> Source data:
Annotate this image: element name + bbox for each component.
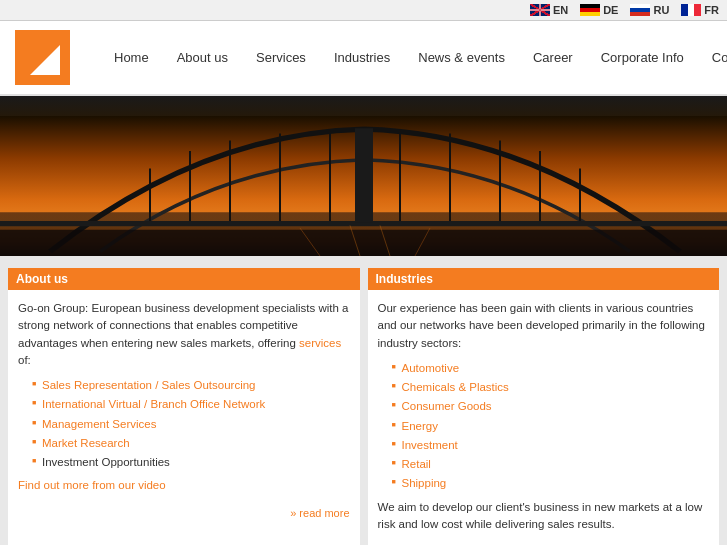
about-us-intro: Go-on Group: European business developme… [18,300,350,369]
lang-ru[interactable]: RU [630,4,669,16]
sales-rep-link[interactable]: Sales Representation / Sales Outsourcing [42,379,256,391]
nav-corporate-info[interactable]: Corporate Info [587,50,698,65]
lang-fr[interactable]: FR [681,4,719,16]
logo-triangle [30,45,60,75]
nav-contact-us[interactable]: Contact us [698,50,727,65]
industries-list: Automotive Chemicals & Plastics Consumer… [392,360,710,493]
services-link[interactable]: services [299,337,341,349]
language-bar: EN DE RU FR [0,0,727,21]
list-item: Consumer Goods [392,398,710,415]
logo-orange-square [15,30,70,85]
flag-en-icon [530,4,550,16]
list-item: International Virtual / Branch Office Ne… [32,396,350,413]
industries-card: Industries Our experience has been gain … [368,268,720,545]
intl-virtual-link[interactable]: International Virtual / Branch Office Ne… [42,398,265,410]
shipping-link[interactable]: Shipping [402,477,447,489]
industries-conclusion: We aim to develop our client's business … [378,499,710,534]
list-item: Retail [392,456,710,473]
video-link-para: Find out more from our video [18,477,350,494]
consumer-goods-link[interactable]: Consumer Goods [402,400,492,412]
mgmt-services-link[interactable]: Management Services [42,418,156,430]
flag-de-icon [580,4,600,16]
list-item: Investment [392,437,710,454]
header: Home About us Services Industries News &… [0,21,727,96]
about-us-card: About us Go-on Group: European business … [8,268,360,545]
list-item: Shipping [392,475,710,492]
market-research-link[interactable]: Market Research [42,437,130,449]
nav-career[interactable]: Career [519,50,587,65]
about-us-read-more: » read more [18,505,350,522]
industries-header: Industries [368,268,720,290]
list-item: Chemicals & Plastics [392,379,710,396]
automotive-link[interactable]: Automotive [402,362,460,374]
nav-about-us[interactable]: About us [163,50,242,65]
nav-industries[interactable]: Industries [320,50,404,65]
list-item: Market Research [32,435,350,452]
retail-link[interactable]: Retail [402,458,431,470]
list-item: Sales Representation / Sales Outsourcing [32,377,350,394]
industries-body: Our experience has been gain with client… [368,300,720,545]
lang-ru-label: RU [653,4,669,16]
svg-rect-14 [355,128,373,223]
list-item: Management Services [32,416,350,433]
about-us-read-more-link[interactable]: » read more [290,507,349,519]
main-nav: Home About us Services Industries News &… [100,50,727,65]
industries-intro: Our experience has been gain with client… [378,300,710,352]
investment-link[interactable]: Investment [402,439,458,451]
content-area: About us Go-on Group: European business … [0,256,727,545]
lang-de[interactable]: DE [580,4,618,16]
nav-services[interactable]: Services [242,50,320,65]
about-us-header: About us [8,268,360,290]
bridge-svg [0,116,727,256]
chemicals-link[interactable]: Chemicals & Plastics [402,381,509,393]
about-us-list: Sales Representation / Sales Outsourcing… [32,377,350,471]
lang-fr-label: FR [704,4,719,16]
list-item: Automotive [392,360,710,377]
lang-en-label: EN [553,4,568,16]
list-item: Investment Opportunities [32,454,350,471]
svg-rect-15 [0,230,727,256]
video-link[interactable]: Find out more from our video [18,479,166,491]
flag-ru-icon [630,4,650,16]
list-item: Energy [392,418,710,435]
hero-image [0,96,727,256]
lang-en[interactable]: EN [530,4,568,16]
flag-fr-icon [681,4,701,16]
lang-de-label: DE [603,4,618,16]
nav-home[interactable]: Home [100,50,163,65]
nav-news-events[interactable]: News & events [404,50,519,65]
logo[interactable] [10,25,80,90]
energy-link[interactable]: Energy [402,420,438,432]
about-us-body: Go-on Group: European business developme… [8,300,360,531]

> What is being asked: Give back the full data exactly as it reads, but drop the pictures.

> Response to the exercise:
Annotate this image: element name + bbox for each component.
about-us-intro: Go-on Group: European business developme… [18,300,350,369]
lang-ru[interactable]: RU [630,4,669,16]
sales-rep-link[interactable]: Sales Representation / Sales Outsourcing [42,379,256,391]
nav-corporate-info[interactable]: Corporate Info [587,50,698,65]
lang-fr[interactable]: FR [681,4,719,16]
logo-triangle [30,45,60,75]
nav-contact-us[interactable]: Contact us [698,50,727,65]
industries-list: Automotive Chemicals & Plastics Consumer… [392,360,710,493]
services-link[interactable]: services [299,337,341,349]
language-bar: EN DE RU FR [0,0,727,21]
list-item: Consumer Goods [392,398,710,415]
logo-orange-square [15,30,70,85]
flag-en-icon [530,4,550,16]
list-item: International Virtual / Branch Office Ne… [32,396,350,413]
industries-card: Industries Our experience has been gain … [368,268,720,545]
intl-virtual-link[interactable]: International Virtual / Branch Office Ne… [42,398,265,410]
shipping-link[interactable]: Shipping [402,477,447,489]
industries-conclusion: We aim to develop our client's business … [378,499,710,534]
list-item: Retail [392,456,710,473]
video-link-para: Find out more from our video [18,477,350,494]
consumer-goods-link[interactable]: Consumer Goods [402,400,492,412]
mgmt-services-link[interactable]: Management Services [42,418,156,430]
flag-de-icon [580,4,600,16]
list-item: Investment [392,437,710,454]
header: Home About us Services Industries News &… [0,21,727,96]
about-us-card: About us Go-on Group: European business … [8,268,360,545]
list-item: Shipping [392,475,710,492]
market-research-link[interactable]: Market Research [42,437,130,449]
nav-career[interactable]: Career [519,50,587,65]
about-us-read-more: » read more [18,505,350,522]
industries-header: Industries [368,268,720,290]
list-item: Chemicals & Plastics [392,379,710,396]
automotive-link[interactable]: Automotive [402,362,460,374]
nav-about-us[interactable]: About us [163,50,242,65]
nav-industries[interactable]: Industries [320,50,404,65]
list-item: Market Research [32,435,350,452]
retail-link[interactable]: Retail [402,458,431,470]
list-item: Sales Representation / Sales Outsourcing [32,377,350,394]
industries-body: Our experience has been gain with client… [368,300,720,545]
lang-ru-label: RU [653,4,669,16]
svg-rect-14 [355,128,373,223]
list-item: Management Services [32,416,350,433]
about-us-read-more-link[interactable]: » read more [290,507,349,519]
main-nav: Home About us Services Industries News &… [100,50,727,65]
industries-intro: Our experience has been gain with client… [378,300,710,352]
investment-link[interactable]: Investment [402,439,458,451]
content-area: About us Go-on Group: European business … [0,256,727,545]
lang-de[interactable]: DE [580,4,618,16]
nav-services[interactable]: Services [242,50,320,65]
about-us-header: About us [8,268,360,290]
bridge-svg [0,116,727,256]
chemicals-link[interactable]: Chemicals & Plastics [402,381,509,393]
about-us-list: Sales Representation / Sales Outsourcing… [32,377,350,471]
lang-fr-label: FR [704,4,719,16]
list-item: Automotive [392,360,710,377]
lang-en-label: EN [553,4,568,16]
list-item: Investment Opportunities [32,454,350,471]
svg-rect-15 [0,230,727,256]
video-link[interactable]: Find out more from our video [18,479,166,491]
flag-ru-icon [630,4,650,16]
list-item: Energy [392,418,710,435]
hero-image [0,96,727,256]
lang-en[interactable]: EN [530,4,568,16]
flag-fr-icon [681,4,701,16]
lang-de-label: DE [603,4,618,16]
nav-home[interactable]: Home [100,50,163,65]
nav-news-events[interactable]: News & events [404,50,519,65]
logo[interactable] [10,25,80,90]
energy-link[interactable]: Energy [402,420,438,432]
about-us-body: Go-on Group: European business developme… [8,300,360,531]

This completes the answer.